Tenancy-Aware Endpoint Resolution
The workers repo had a structural placeholder for EndpointRegistry since the HTTP module was first built — a comment in HttpEndpointResolver.initialize() that said “when EndpointRegistry ships, add a tier here.” Platform#73 shipped weeks ago. Time to wire it in.
The interesting question wasn’t how to connect two systems — it was what happens when you try to plug a tenancy-scoped, runtime-dynamic registry into a startup-static, tenant-blind resolver interface. Four mismatches surfaced immediately: keying (capability tag vs Path), tenancy (no tenancyId parameter), timing (static HashMap vs runtime registration), and provisioner visibility (firstMatch() can’t probe the registry without a tenant context).
I considered three approaches. Injecting EndpointRegistry alongside the resolver (Approach B) would duplicate fallback logic across every execution manager and provisioner. Merging registry endpoints into the HashMap at startup (Approach C) can’t handle tenant-specific endpoints — which is the primary use case. The right answer was Approach A: change WorkerCapabilityResolver itself. Add tenancyId to resolve() and firstMatch(). Break every caller. The breakage is the point — it forces all four resolvers, four execution managers, and four provisioners to be explicit about tenancy.
The resolution order is clean: Tier 1 (SPI beans) > Tier 2 (config) > Tier 3 (EndpointRegistry). A single registry call with the actual tenancyId — the registry handles tenant-to-platform-global fallback internally. InMemoryEndpointRegistry.resolve() already does this: tries tenant-specific first, falls back to PLATFORM_TENANT_ID. The workers don’t need to know.
MCP had a subtlety I hadn’t anticipated. HTTP maps 1:1 — one capability tag, one endpoint. MCP maps N:1 — mcp:slack:send-message and mcp:slack:list-channels both resolve to the same server at Path.of("mcp", "slack"). The registry entry is per-server, not per-tool. That means firstMatch() can only validate server existence at probe time — tool validation is deferred to dispatch, when McpSessionManager.getOrInitialize() lazily creates the session and runs tools/list. This is the same lazy validation pattern already used for 404 session recovery, so it fits naturally.
Two engine-side gaps surfaced during design review. ProvisionContext doesn’t carry tenancyId even though the engine has it from CaseInstance and already passes it to terminate(). Filed engine#530. More interesting: the engine’s tryProvision() hard-gates on getCapabilities() before calling provision(). Registry-only endpoints never reach provision() because the static capability set doesn’t include them. Filed engine#531 — the fix is three lines. Neither blocks the primary dispatch path (WorkerExecutionManager.submit()), which is fully tenant-aware from day one.
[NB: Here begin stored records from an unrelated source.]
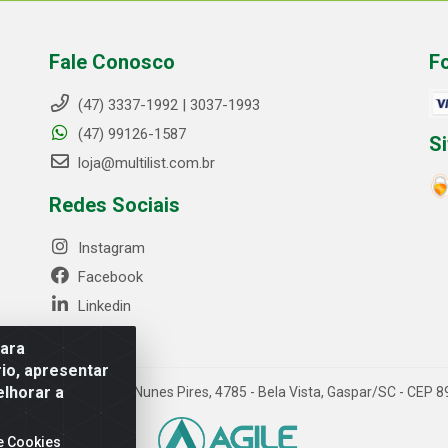
Fale Conosco
F
(47) 3337-1992 | 3037-1993
(47) 99126-1587
S
loja@multilist.com.br
Redes Sociais
Instagram
Facebook
Linkedin
para
io, apresentar
elhorar a
 LTDA - Rua Anfilóquio Nunes Pires, 4785 - Bela Vista, Gaspar/SC - CE
e Cookies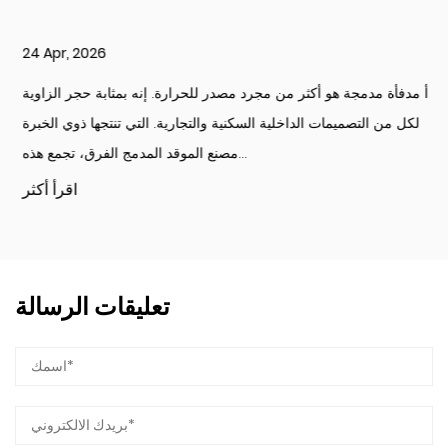
24 Apr, 2026
أ مدفأة مدمجة هو أكثر من مجرد مصدر للحرارة. إنه بمثابة حجر الزاوية
لكل من التصميمات الداخلية السكنية والتجارية. التي تنتجها ذوي الخبرة
مصنع الموقد المدمج الفرق، تجمع هذه...
اقرأ أكثر
تعليقات الرسالة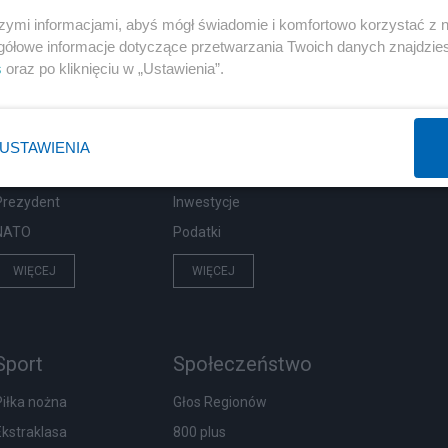
szymi informacjami, abyś mógł świadomie i komfortowo korzystać z
gółowe informacje dotyczące przetwarzania Twoich danych znajdzi
s
oraz po kliknięciu w „Ustawienia”.
Polityka
Gospodarka
Rosja
Biznes
PiS
Pieniądze
USTAWIENIA
Rząd
Centralny Port Komunikacyjny
Prezydent
Inwestycje
NATO
Podatki
WIĘCEJ
WIĘCEJ
Sport
Społeczeństwo
Piłka nożna
Głos Regionów
Ekstraklasa
800 plus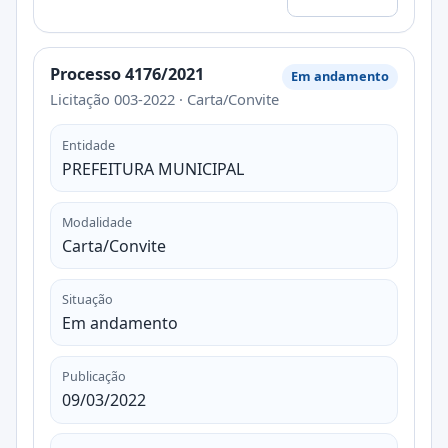
Processo 4176/2021
Em andamento
Licitação 003-2022 · Carta/Convite
Entidade
PREFEITURA MUNICIPAL
Modalidade
Carta/Convite
Situação
Em andamento
Publicação
09/03/2022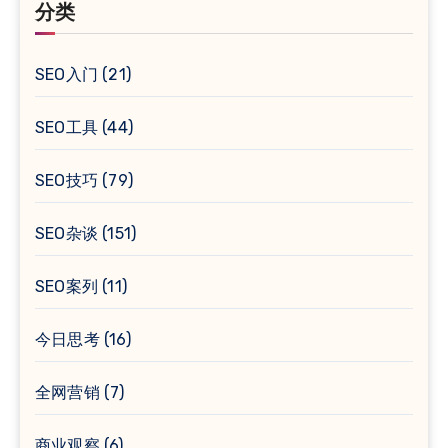
分类
SEO入门
(21)
SEO工具
(44)
SEO技巧
(79)
SEO杂谈
(151)
SEO案列
(11)
今日思考
(16)
全网营销
(7)
商业观察
(6)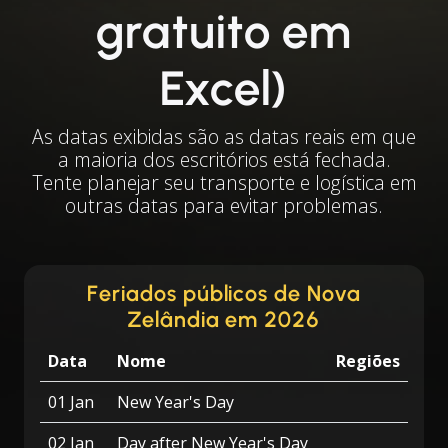
gratuito em
Excel)
As datas exibidas são as datas reais em que
a maioria dos escritórios está fechada.
Tente planejar seu transporte e logística em
outras datas para evitar problemas.
Feriados públicos de Nova
Zelândia em 2026
Data
Nome
Regiões
01 Jan
New Year's Day
02 Jan
Day after New Year's Day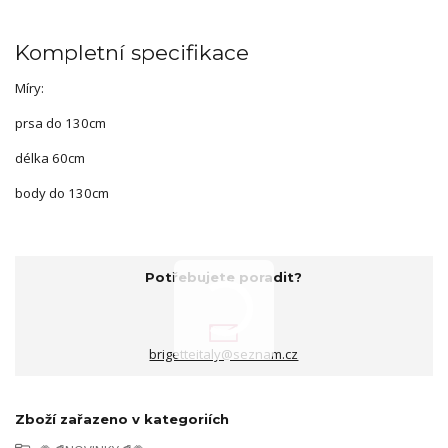
Kompletní specifikace
Míry:
prsa do 130cm
délka 60cm
body do 130cm
Potřebujete poradit?
brigetteitaly@seznam.cz
Zboží zařazeno v kategoriích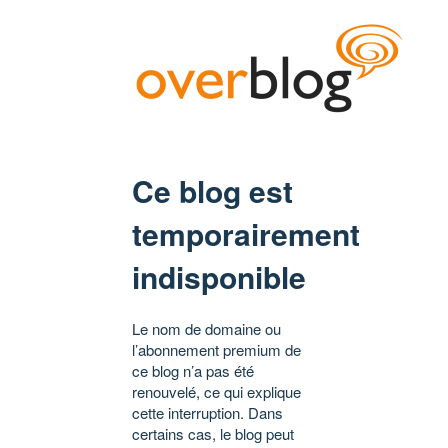
Ce blog est
temporairement
indisponible
Le nom de domaine ou
l’abonnement premium de
ce blog n’a pas été
renouvelé, ce qui explique
cette interruption. Dans
certains cas, le blog peut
An upstream SNAPSHOT break complicated the session. Engine-common deleted WorkflowExecutionFailed and changed WorkflowExecutionCompleted.approved() from four arguments to five — no deprecation, no migration note. The non-obvious part: workers used WorkflowExecutionFailed as the event payload type on worker-specific fault addresses, not on the deleted WORKFLOW_EXECUTION_FAILED address. The address cleanup was correct; the type deletion was broader than it looked. Fix was straightforward — a local WorkerFaultEvent record in workers-common — but the failure mode is worth remembering.
The design went through two review cycles with seven findings before implementation. The most useful was finding that getCapabilities() is a hard gate in the engine — something I wouldn’t have caught from the workers side alone.